This in an excerpt from this book
Where Does Culture Reside? Culture is a property of a group. Whenever a group has enough common experience, a culture begins to form. One finds cultures at the level of small teams, families, and work groups. Cultures are found at every hierarchical level. Culture exists at the level of the whole organization if there is sufficient shared history. That is why understanding of corporate or organizational culture becomes an integral part of the understanding of the organization itself.

It is even found at the level of a whole industry because of the shared occupational backgrounds of the people industry-wide. Finally, culture exists at the level of regions and nations because of common language, ethnic background, religion, and shared experience. But if you spend the bulk of your life in a given occupation and organization, you not only take on many of the cultural themes that others in the occupation or organization share, but they can very well be well formed assumptions and may elude your awareness. And there lies the real power of culture, this unconscious quality for sure!!

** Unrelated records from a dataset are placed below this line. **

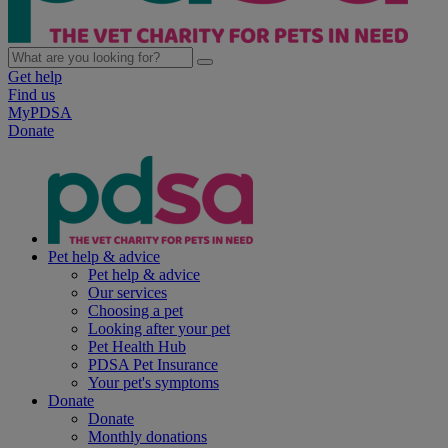
Get help
Find us
MyPDSA
Donate
Pet help & advice
Pet help & advice
Our services
Choosing a pet
Looking after your pet
Pet Health Hub
PDSA Pet Insurance
Your pet's symptoms
Donate
Donate
Monthly donations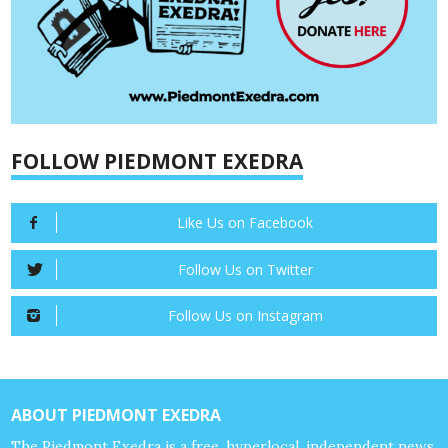
FOLLOW PIEDMONT EXEDRA
Like Us on Facebook
Follow Us on Twitter
Follow Us on Instagram
ABOUT PIEDMONT EXEDRA
The Piedmont Exedra is a free, hyperlocal, independent news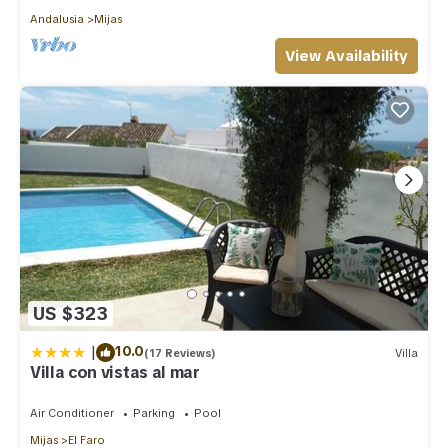
Andalusia
Mijas
View Availability
US $323
|
10.0
(17 Reviews)
Villa
Villa con vistas al mar
Air Conditioner
Parking
Pool
Mijas
El Faro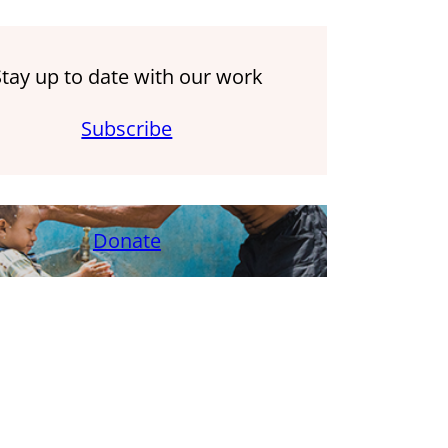
Stay up to date with our work
Subscribe
Donate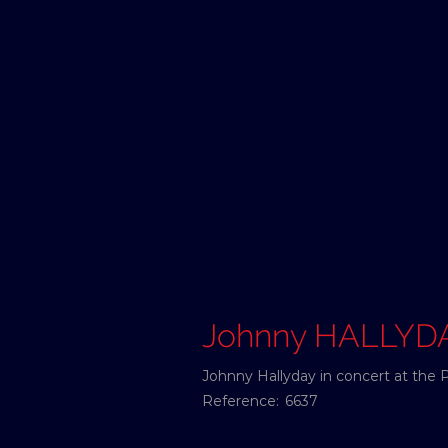
Johnny HALLYD
Johnny Hallyday in concert at the 
Reference:
6637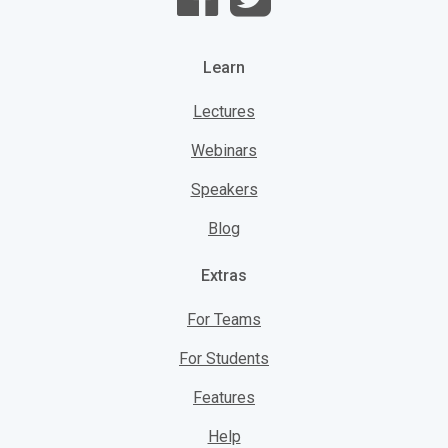
Learn
Lectures
Webinars
Speakers
Blog
Extras
For Teams
For Students
Features
Help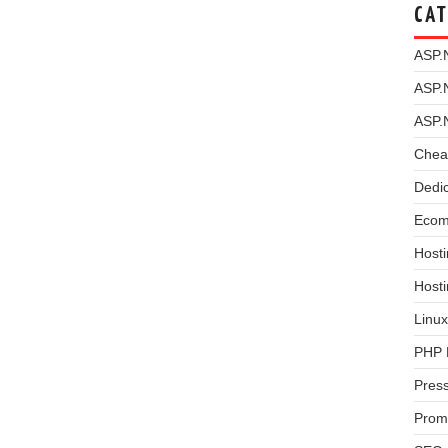
CAT
ASP.
ASP.
ASP.
Chea
Dedi
Ecom
Hosti
Host
Linux
PHP 
Pres
Prom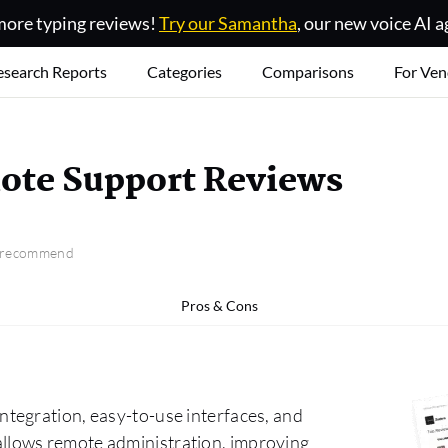
ore typing reviews!
Try our Samantha
, our new voice AI a
esearch Reports
Categories
Comparisons
For Ven
ote Support Reviews
o recommend
Pros & Cons
tegration, easy-to-use interfaces, and
nd allows remote administration, improving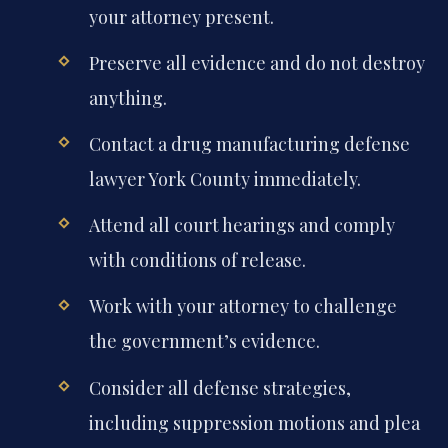
your attorney present.
Preserve all evidence and do not destroy
anything.
Contact a drug manufacturing defense
lawyer York County immediately.
Attend all court hearings and comply
with conditions of release.
Work with your attorney to challenge
the government’s evidence.
Consider all defense strategies,
including suppression motions and plea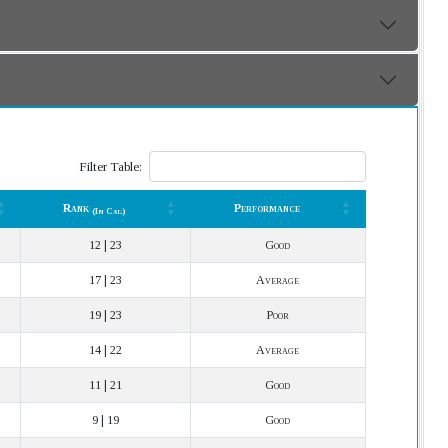
Filter Table:
Rank
Performance
(In Cat.)
Rank
Performance
(In Cat.)
12 | 23
Good
17 | 23
Average
19 | 23
Poor
14 | 22
Average
11 | 21
Good
9 | 19
Good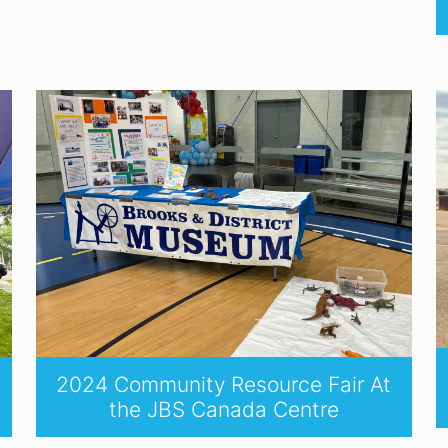
2024 Community Resource Fair At
the JBS Canada Centre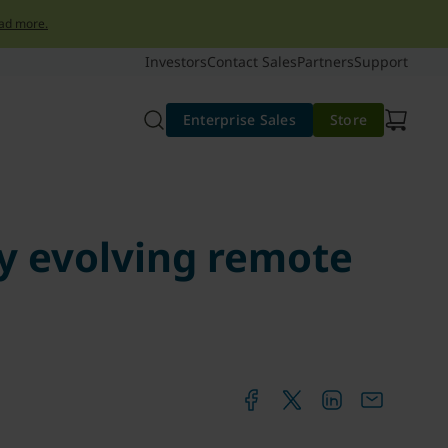
ad more.
Investors
Contact Sales
Partners
Support
Enterprise Sales
Store
ly evolving remote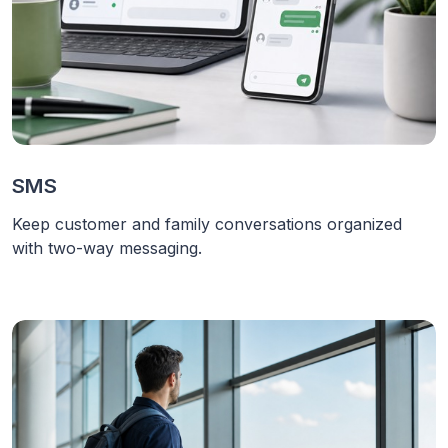
SMS
Keep customer and family conversations organized
with two-way messaging.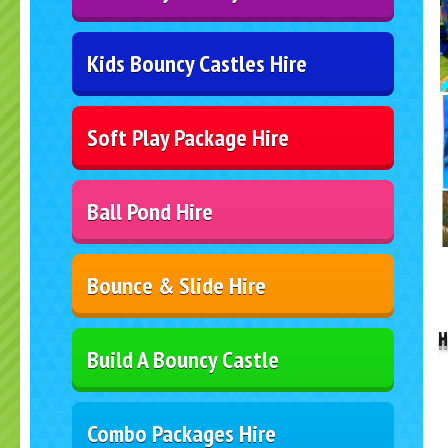
Kids Bouncy Castles Hire
Soft Play Package Hire
Ball Pond Hire
..
Bounce & Slide Hire
H
Build A Bouncy Castle
Combo Packages Hire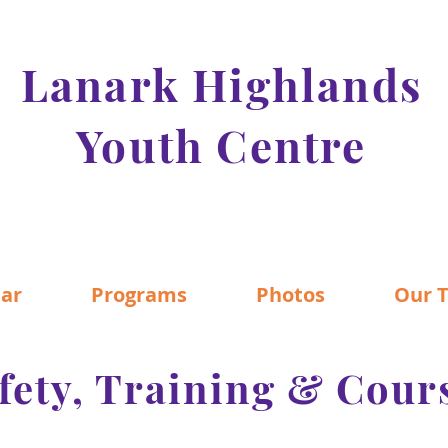
Lanark Highlands
Youth Centre
ar
Programs
Photos
Our 
fety, Training & Cour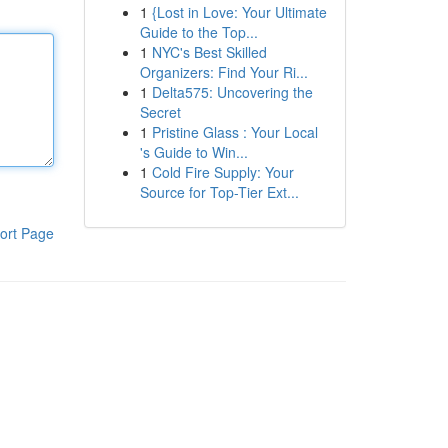
1
{Lost in Love: Your Ultimate
Guide to the Top...
1
NYC's Best Skilled
Organizers: Find Your Ri...
1
Delta575: Uncovering the
Secret
1
Pristine Glass : Your Local
's Guide to Win...
1
Cold Fire Supply: Your
Source for Top-Tier Ext...
ort Page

You are not aware of your cultural biases until someone challenges them or until you have offended someone with a different cultural background. Having thought broadly about culture, it is now time to think more precisely about how to define culture, how to assess it, and how to begin to evolve it.

Questions to be pondered upon
As you begin to think about culture, think about it first in your own personality:
Review your family, ethnic, national, and educational background to identify the major influences on your current values and ways of doing things.
Review your current formal and informal group affiliations to identify what current norms and values matter to you.
Think about your place of work, its history, and traditions and see how that relates to your own values and ways of doing things.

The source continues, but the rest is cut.